Location
- Castlecomer Road Kilkenny, County Kilkenny, R95 CF61 Ireland
- Coordinates: 52°40′03″N 7°15′00″W﻿ / ﻿52.6674°N 7.2501°W

Information
- Type: Co-educational Day and Boarding School (Public)
- Motto: Comme Je Trouve (As I Find)
- Religious affiliation: Church of Ireland
- Established: 1538; 488 years ago
- Founder: Piers Butler, 8th Earl of Ormond
- Board of Governors: Aubrey Nuzum,
- Principal: Emma Raughter
- Staff: Approx 100
- Gender: Coeducational
- Age: 12 to 18
- Enrolment: ca. 920 (ca. 500 boarding)
- Houses: 4
- Colours: Red, Black
- Publication: The Swift Review
- Athletics: Rugby, hockey
- Website: http://www.kilkennycollege.ie

= Kilkenny College =

Kilkenny College is a Church of Ireland co-educational day and boarding secondary school located in Kilkenny, in the South-East of Ireland.

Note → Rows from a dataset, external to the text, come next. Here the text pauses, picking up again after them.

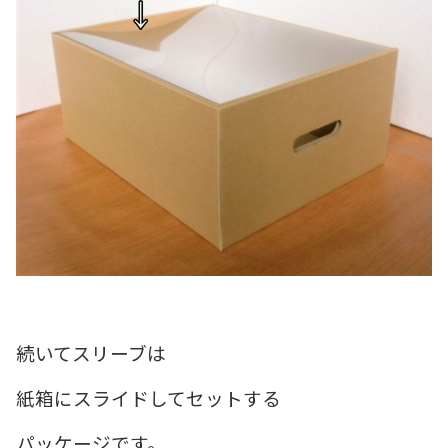
続いてスリーブは
紙箱にスライドしてセットする
パッケージです。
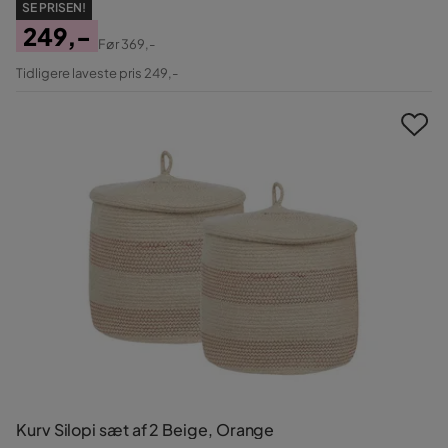
SE PRISEN!
249,-
Før
369,-
Pris
Original
Tidligere laveste pris 249,-
Pris
Kurv Silopi sæt af 2 Beige, Orange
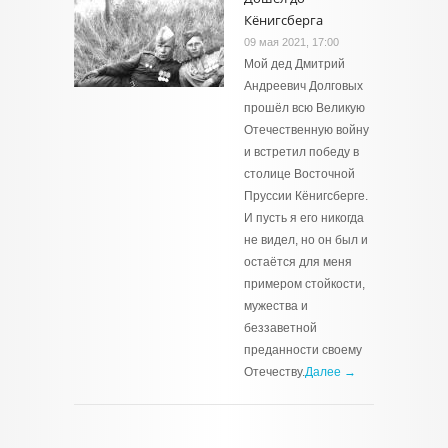
Кёнигсберга
09 мая 2021, 17:00
Мой дед Дмитрий
Андреевич Долговых
прошёл всю Великую
Отечественную войну
и встретил победу в
столице Восточной
Пруссии Кёнигсберге.
И пусть я его никогда
не видел, но он был и
остаётся для меня
примером стойкости,
мужества и
беззаветной
преданности своему
Отечеству.
Далее →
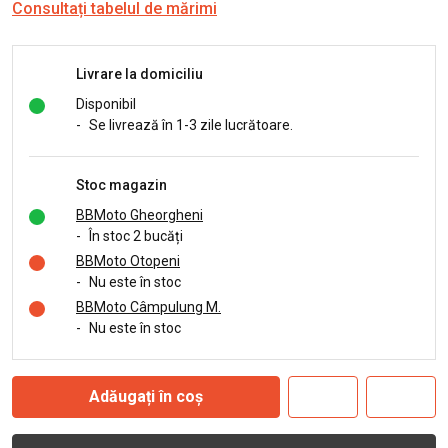
Consultați tabelul de mărimi
Livrare la domiciliu
Disponibil
-
Se livrează în 1-3 zile lucrătoare.
Stoc magazin
BBMoto Gheorgheni
-
În stoc 2 bucăți
BBMoto Otopeni
-
Nu este în stoc
BBMoto Câmpulung M.
-
Nu este în stoc
Adăugați în coș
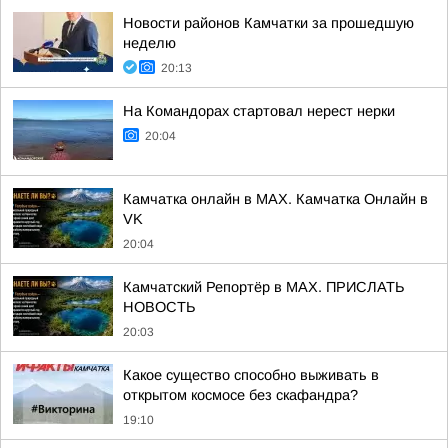
Новости районов Камчатки за прошедшую
неделю
20:13
На Командорах стартовал нерест нерки
20:04
Камчатка онлайн в MAX. Камчатка Онлайн в
VK
20:04
Камчатский Репортёр в MAX. ПРИСЛАТЬ
НОВОСТЬ
20:03
Какое существо способно выживать в
открытом космосе без скафандра?
19:10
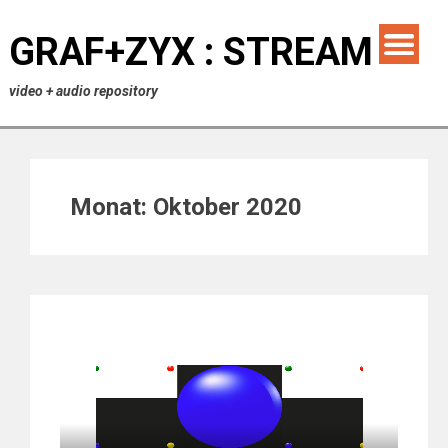
GRAF+ZYX : STREAM
video + audio repository
Monat:
Oktober 2020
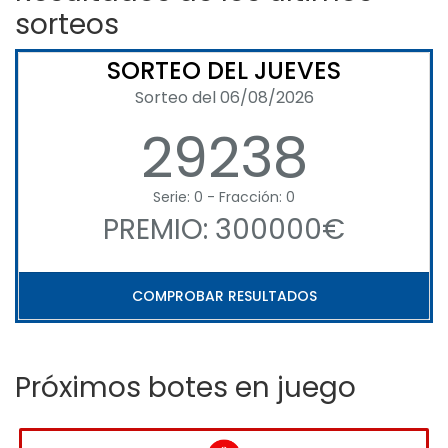
sorteos
SORTEO DEL JUEVES
Sorteo del 06/08/2026
29238
Serie: 0 - Fracción: 0
PREMIO: 300000€
COMPROBAR RESULTADOS
Próximos botes en juego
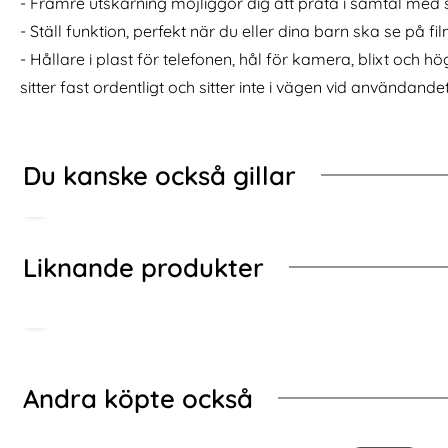
- Främre utskärning möjliggör dig att prata i samtal med 
ugged Armor - Matt Svart
Samsung Galaxy S21 Plus - 2-Pack Härdat Glas Skär
Köp
Samsung S20 
I lager
I lager
Tillgänglighet:
Tillgänglighet:
- Ställ funktion, perfekt när du eller dina barn ska se på fil
- Hållare i plast för telefonen, hål för kamera, blixt och h
sitter fast ordentligt och sitter inte i vägen vid användande
Du kanske också gillar
Liknande produkter
Hoppa
över
andra
Andra köpte också
köpte
också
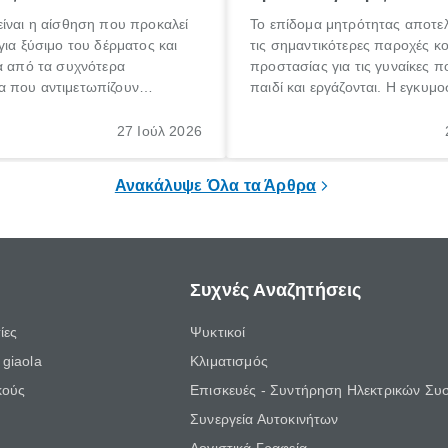
ίναι η αίσθηση που προκαλεί
Το επίδομα μητρότητας αποτελ
για ξύσιμο του δέρματος και
τις σημαντικότερες παροχές κ
α από τα συχνότερα
προστασίας για τις γυναίκες 
 που αντιμετωπίζουν
παιδί και εργάζονται. Η εγκυμο
θε ηλικίας. Πολλοί αναζητούν
γέννηση ενός παιδιού είναι μια 
 για το «κνησμός τι είναι»,
σημαντική περίοδος στη ζωή 
27 Ιούλ 2026
ί να εμφανιστεί ξαφνικά ή να
οικογένειας, η οποία συνοδεύε
α μεγάλο χρονικό διάστημα.
αυξημένες ανάγκες και υποχρε
Ανακάλυψε Όλα τα Άρθρα
Συχνές Αναζητήσεις
ίες
Ψυκτικοί
giaola
Κλιματισμός
κούς
Επισκευές - Συντήρηση Ηλεκτρικών Συ
Συνεργεία Αυτοκινήτων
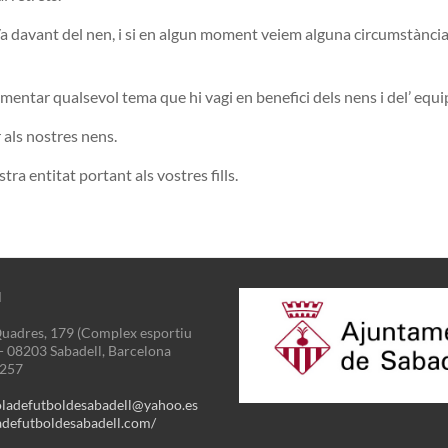
/a davant del nen, i si en algun moment veiem alguna circumstància
mentar qualsevol tema que hi vagi en benefici dels nens i del’ equi
 als nostres nens.
tra entitat portant als vostres fills.
N
uadres, 179 (Complex esportiu
 - 08203 Sabadell, Barcelona
3257
oladefutboldesabadell@yahoo.es
defutboldesabadell.com/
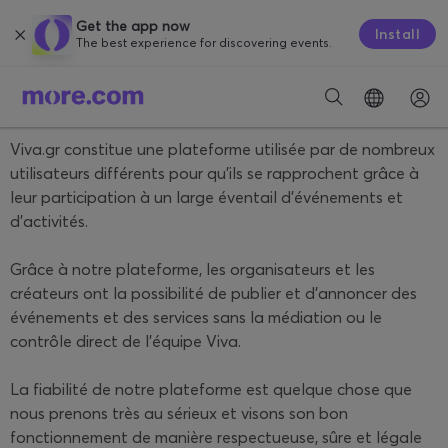
Get the app now
Install
The best experience for discovering events.
Viva.gr constitue une plateforme utilisée par de nombreux
utilisateurs différents pour qu’ils se rapprochent grâce à
leur participation à un large éventail d'événements et
d'activités.
Grâce à notre plateforme, les organisateurs et les
créateurs ont la possibilité de publier et d'annoncer des
événements et des services sans la médiation ou le
contrôle direct de l'équipe Viva.
La fiabilité de notre plateforme est quelque chose que
nous prenons très au sérieux et visons son bon
fonctionnement de manière respectueuse, sûre et légale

It is the largest co-educational boarding school in Ireland. In 2013 it transferred to the state/public sector and no longer charges fees for schooling. The school's students are mainly Protestant (Church of Ireland), although it is open to other denominations.

The college motto Comme je trouve, which means "As I find" in French, comes from the family coat of arms of the Butlers, an aristocratic family in the area and former patrons of the school. It is intended to encourage grit, striving through adversity and taking life's challenges head on.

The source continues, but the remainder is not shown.